*Exercise goal*: Take the material below and restate it word for word, stopping after the line in which "Shop Categories [button] (212, 143)" occurs.

*Input material*:
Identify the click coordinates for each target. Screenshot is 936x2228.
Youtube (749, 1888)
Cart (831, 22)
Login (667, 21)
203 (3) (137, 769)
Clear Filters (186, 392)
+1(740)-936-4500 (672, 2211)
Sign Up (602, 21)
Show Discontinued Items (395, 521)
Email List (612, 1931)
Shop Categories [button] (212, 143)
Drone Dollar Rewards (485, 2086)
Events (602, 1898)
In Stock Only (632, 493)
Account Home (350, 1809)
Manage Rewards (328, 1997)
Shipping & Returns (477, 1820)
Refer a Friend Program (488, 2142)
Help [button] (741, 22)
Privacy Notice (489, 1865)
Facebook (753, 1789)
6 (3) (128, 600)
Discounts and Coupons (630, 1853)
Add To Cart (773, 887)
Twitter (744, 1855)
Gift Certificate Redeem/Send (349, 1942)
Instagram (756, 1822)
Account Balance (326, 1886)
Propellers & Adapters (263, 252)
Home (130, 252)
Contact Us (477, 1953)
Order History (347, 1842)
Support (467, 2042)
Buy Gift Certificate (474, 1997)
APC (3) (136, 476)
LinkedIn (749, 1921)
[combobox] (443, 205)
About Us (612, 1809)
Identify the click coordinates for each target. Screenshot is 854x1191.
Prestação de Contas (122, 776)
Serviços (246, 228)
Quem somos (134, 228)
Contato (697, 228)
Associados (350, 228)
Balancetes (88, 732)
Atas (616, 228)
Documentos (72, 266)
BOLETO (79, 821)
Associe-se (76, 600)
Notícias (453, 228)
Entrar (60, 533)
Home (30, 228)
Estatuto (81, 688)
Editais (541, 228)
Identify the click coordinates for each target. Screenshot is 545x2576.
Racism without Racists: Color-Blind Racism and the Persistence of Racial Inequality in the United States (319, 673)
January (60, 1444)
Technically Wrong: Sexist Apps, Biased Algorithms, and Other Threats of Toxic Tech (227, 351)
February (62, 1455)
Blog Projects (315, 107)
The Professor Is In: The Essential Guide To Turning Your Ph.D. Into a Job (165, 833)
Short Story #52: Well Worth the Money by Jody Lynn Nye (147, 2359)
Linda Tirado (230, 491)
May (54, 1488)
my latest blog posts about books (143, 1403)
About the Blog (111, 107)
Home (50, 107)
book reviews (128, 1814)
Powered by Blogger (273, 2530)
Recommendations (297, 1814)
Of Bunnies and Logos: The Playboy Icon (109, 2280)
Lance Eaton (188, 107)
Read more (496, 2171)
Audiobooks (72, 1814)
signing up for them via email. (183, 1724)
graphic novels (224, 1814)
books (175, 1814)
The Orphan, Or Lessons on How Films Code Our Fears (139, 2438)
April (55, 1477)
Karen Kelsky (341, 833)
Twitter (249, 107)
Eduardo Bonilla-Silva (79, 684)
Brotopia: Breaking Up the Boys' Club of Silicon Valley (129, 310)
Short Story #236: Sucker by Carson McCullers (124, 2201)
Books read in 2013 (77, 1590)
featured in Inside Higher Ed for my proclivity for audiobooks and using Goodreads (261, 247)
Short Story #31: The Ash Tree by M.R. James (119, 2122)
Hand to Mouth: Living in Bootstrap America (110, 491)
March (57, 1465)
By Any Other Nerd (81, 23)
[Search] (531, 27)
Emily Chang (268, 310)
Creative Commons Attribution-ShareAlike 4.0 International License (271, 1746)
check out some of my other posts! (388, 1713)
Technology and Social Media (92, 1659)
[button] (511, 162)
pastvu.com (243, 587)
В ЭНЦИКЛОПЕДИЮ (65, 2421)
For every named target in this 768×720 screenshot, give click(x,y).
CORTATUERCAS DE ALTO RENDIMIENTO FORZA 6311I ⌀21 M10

*Output of the task*:
Identify the click coordinates for each target. Screenshot is 936x2228.
Youtube (749, 1888)
Cart (831, 22)
Login (667, 21)
203 (3) (137, 769)
Clear Filters (186, 392)
+1(740)-936-4500 (672, 2211)
Sign Up (602, 21)
Show Discontinued Items (395, 521)
Email List (612, 1931)
Shop Categories [button] (212, 143)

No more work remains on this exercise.